*** SUPPLIED DATA Section Begins ***

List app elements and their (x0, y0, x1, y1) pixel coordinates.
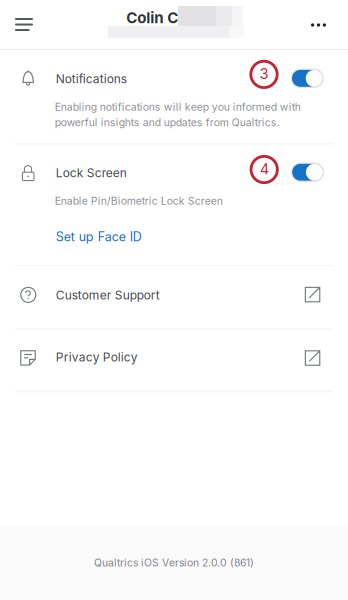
button[interactable]: Menu (2, 2, 46, 46)
button[interactable]: Privacy Policy (0, 330, 348, 392)
staticText: Notifications (56, 72, 127, 86)
staticText: Enabling notifications will keep you inf… (55, 101, 301, 129)
staticText: 4 (260, 160, 269, 178)
button[interactable]: More options (296, 3, 340, 47)
staticText: Enable Pin/Biometric Lock Screen (55, 195, 223, 207)
staticText: Lock Screen (56, 166, 127, 180)
staticText: Colin C (126, 9, 178, 27)
staticText: Qualtrics iOS Version 2.0.0 (861) (94, 556, 254, 569)
staticText: Customer Support (56, 288, 160, 302)
staticText: 3 (260, 65, 268, 82)
staticText: Set up Face ID (56, 229, 142, 244)
button[interactable]: Set up Face ID (56, 228, 148, 246)
button[interactable]: Notifications toggle (291, 69, 324, 88)
button[interactable]: Customer Support (0, 266, 348, 330)
staticText: Privacy Policy (56, 350, 138, 364)
button[interactable]: Lock screen toggle (291, 163, 324, 182)
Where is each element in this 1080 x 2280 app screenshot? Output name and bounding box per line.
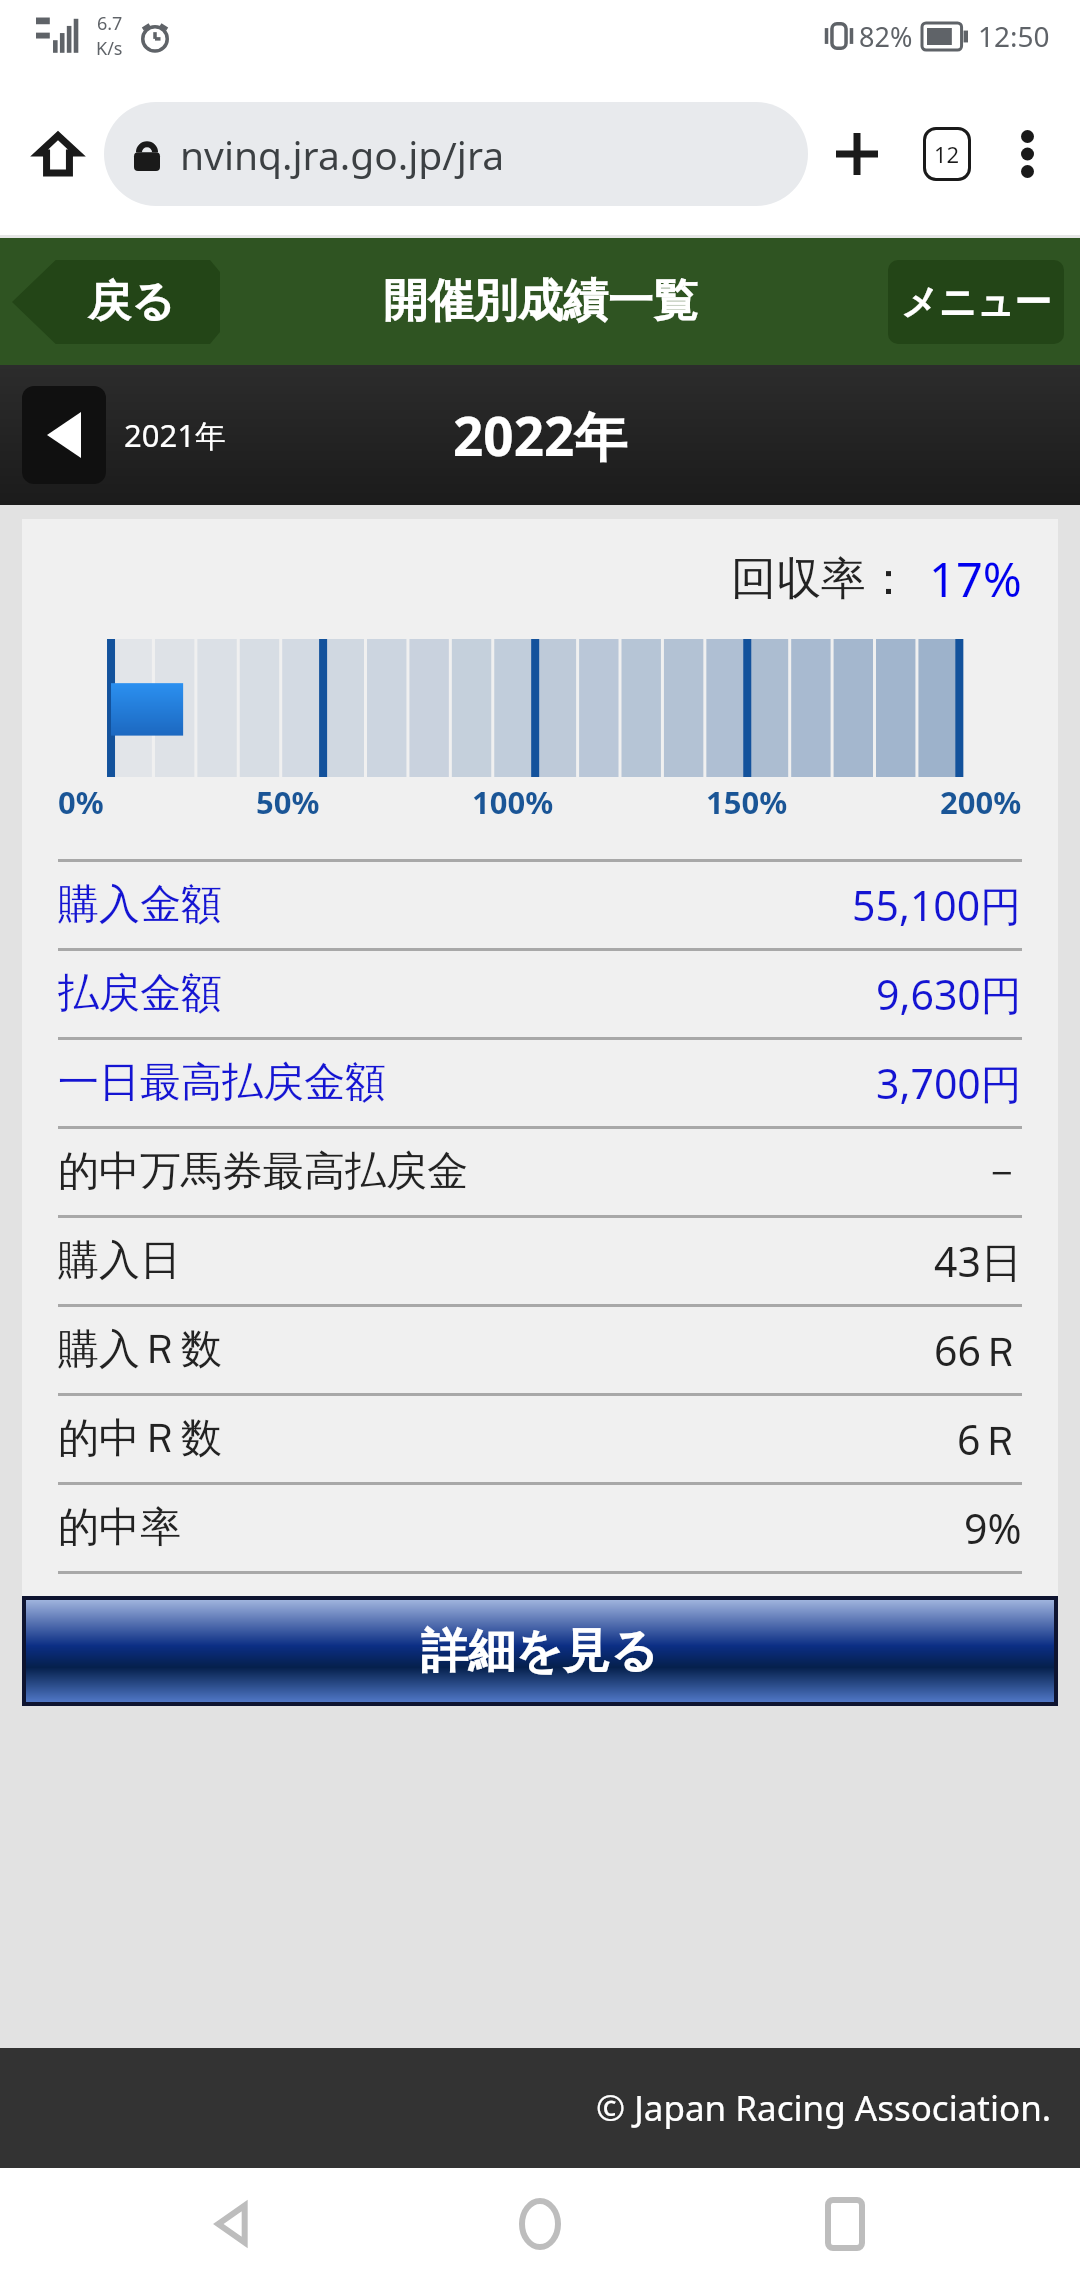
button[interactable]: 詳細を見る [26,1600,1054,1702]
staticText: 払戻金額 [58,968,222,1020]
button[interactable]: 購入Ｒ数 [58,1307,1022,1393]
staticText: 回収率： [731,551,911,608]
staticText: 100% [472,781,554,823]
button[interactable]: Home [470,2168,610,2280]
staticText: 6.7 [97,11,123,36]
button[interactable]: Recent apps [775,2168,915,2280]
staticText: メニュー [901,279,1052,326]
button[interactable]: 的中率 [58,1485,1022,1571]
staticText: 的中率 [58,1502,181,1554]
staticText: 12 [934,139,960,169]
staticText: 150% [706,781,788,823]
staticText: 一日最高払戻金額 [58,1057,386,1109]
staticText: 2021年 [124,414,226,456]
button[interactable]: Tabs [908,115,986,193]
staticText: 的中万馬券最高払戻金 [58,1146,468,1198]
button[interactable]: 2021年 [22,386,226,484]
staticText: 66Ｒ [934,1322,1022,1378]
staticText: 12:50 [978,17,1050,55]
button[interactable]: 的中万馬券最高払戻金 [58,1129,1022,1215]
staticText: － [981,1146,1022,1198]
staticText: 50% [256,781,320,823]
button[interactable]: 的中Ｒ数 [58,1396,1022,1482]
button[interactable]: 戻る [12,260,220,344]
staticText: 購入Ｒ数 [58,1324,222,1376]
staticText: 0% [58,781,104,823]
staticText: 的中Ｒ数 [58,1413,222,1465]
button[interactable]: Back [165,2168,305,2280]
staticText: 購入日 [58,1235,181,1287]
staticText: K/s [96,36,123,61]
staticText: 6Ｒ [957,1411,1022,1467]
staticText: 82% [859,18,913,55]
button[interactable]: nvinq.jra.go.jp/jra [104,102,808,206]
staticText: 9% [964,1500,1022,1556]
staticText: nvinq.jra.go.jp/jra [180,128,505,181]
staticText: 17% [929,547,1022,611]
staticText: © Japan Racing Association. [596,2084,1052,2132]
staticText: 2022年 [453,399,628,471]
staticText: 戻る [88,275,176,329]
staticText: 詳細を見る [421,1622,659,1681]
button[interactable]: 一日最高払戻金額 [58,1040,1022,1126]
button[interactable]: メニュー [888,260,1064,344]
staticText: 55,100円 [852,877,1022,933]
button[interactable]: More options [994,121,1060,187]
button[interactable]: 購入金額 [58,862,1022,948]
staticText: 43日 [934,1233,1022,1289]
button[interactable]: 購入日 [58,1218,1022,1304]
staticText: 200% [940,781,1022,823]
staticText: 3,700円 [876,1055,1022,1111]
staticText: 購入金額 [58,879,222,931]
staticText: 9,630円 [876,966,1022,1022]
button[interactable]: Home [20,116,96,192]
button[interactable]: New tab [818,115,896,193]
button[interactable]: 払戻金額 [58,951,1022,1037]
staticText: 開催別成績一覧 [383,273,698,330]
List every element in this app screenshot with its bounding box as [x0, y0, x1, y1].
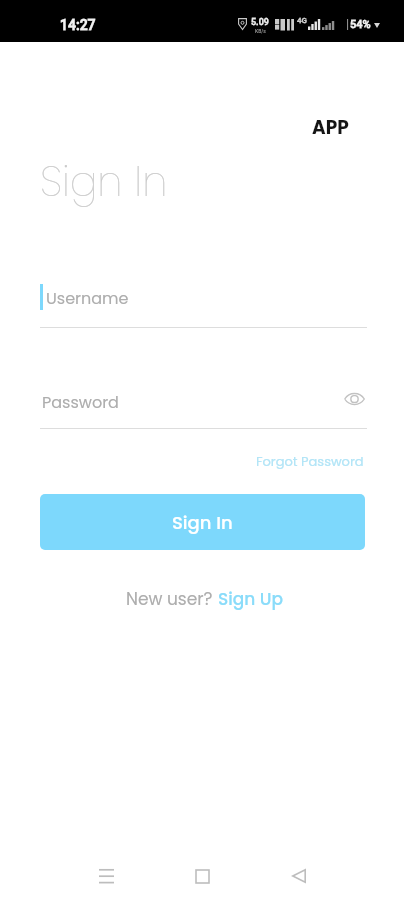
button[interactable]: Sign Up [218, 587, 283, 611]
button[interactable]: Username [40, 282, 367, 328]
button[interactable]: Password [40, 386, 367, 429]
button[interactable]: Show password [340, 385, 368, 413]
button[interactable]: Recent apps [82, 852, 130, 900]
button[interactable]: Home [178, 852, 226, 900]
staticText: Username [46, 287, 129, 309]
button[interactable]: Sign In [40, 494, 365, 550]
staticText: Sign Up [218, 587, 283, 611]
staticText: 4G [297, 16, 307, 25]
staticText: Forgot Password [256, 452, 364, 470]
staticText: APP [312, 115, 349, 141]
staticText: 5.09 [251, 17, 269, 28]
staticText: New user? [126, 587, 218, 611]
staticText: KB/s [255, 28, 266, 34]
button[interactable]: Forgot Password [248, 444, 372, 478]
button[interactable]: Back [275, 852, 323, 900]
staticText: Password [42, 391, 119, 413]
staticText: Sign In [172, 510, 233, 535]
staticText: 54% [350, 18, 371, 31]
button[interactable]: APP [304, 107, 357, 149]
staticText: Sign In [40, 153, 168, 210]
staticText: 14:27 [60, 17, 96, 33]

*** SUPPLIED DATA Section Ends ***

• DIRECTIONS FOR THIS TASK:
The answer must consist of the line containing "List every element" and every line after it through the end of the records, retyped exactly, with all pictures left out.

• PROBLEM SOLUTION:
List every element in this app screenshot with its bounding box as [x0, y0, x1, y1].
button[interactable]: Sign Up [218, 587, 283, 611]
button[interactable]: Username [40, 282, 367, 328]
button[interactable]: Password [40, 386, 367, 429]
button[interactable]: Show password [340, 385, 368, 413]
button[interactable]: Recent apps [82, 852, 130, 900]
button[interactable]: Home [178, 852, 226, 900]
staticText: Username [46, 287, 129, 309]
button[interactable]: Sign In [40, 494, 365, 550]
staticText: Sign Up [218, 587, 283, 611]
staticText: 4G [297, 16, 307, 25]
staticText: Forgot Password [256, 452, 364, 470]
staticText: APP [312, 115, 349, 141]
staticText: 5.09 [251, 17, 269, 28]
staticText: New user? [126, 587, 218, 611]
staticText: KB/s [255, 28, 266, 34]
button[interactable]: Forgot Password [248, 444, 372, 478]
button[interactable]: Back [275, 852, 323, 900]
staticText: Password [42, 391, 119, 413]
staticText: Sign In [172, 510, 233, 535]
staticText: 54% [350, 18, 371, 31]
button[interactable]: APP [304, 107, 357, 149]
staticText: Sign In [40, 153, 168, 210]
staticText: 14:27 [60, 17, 96, 33]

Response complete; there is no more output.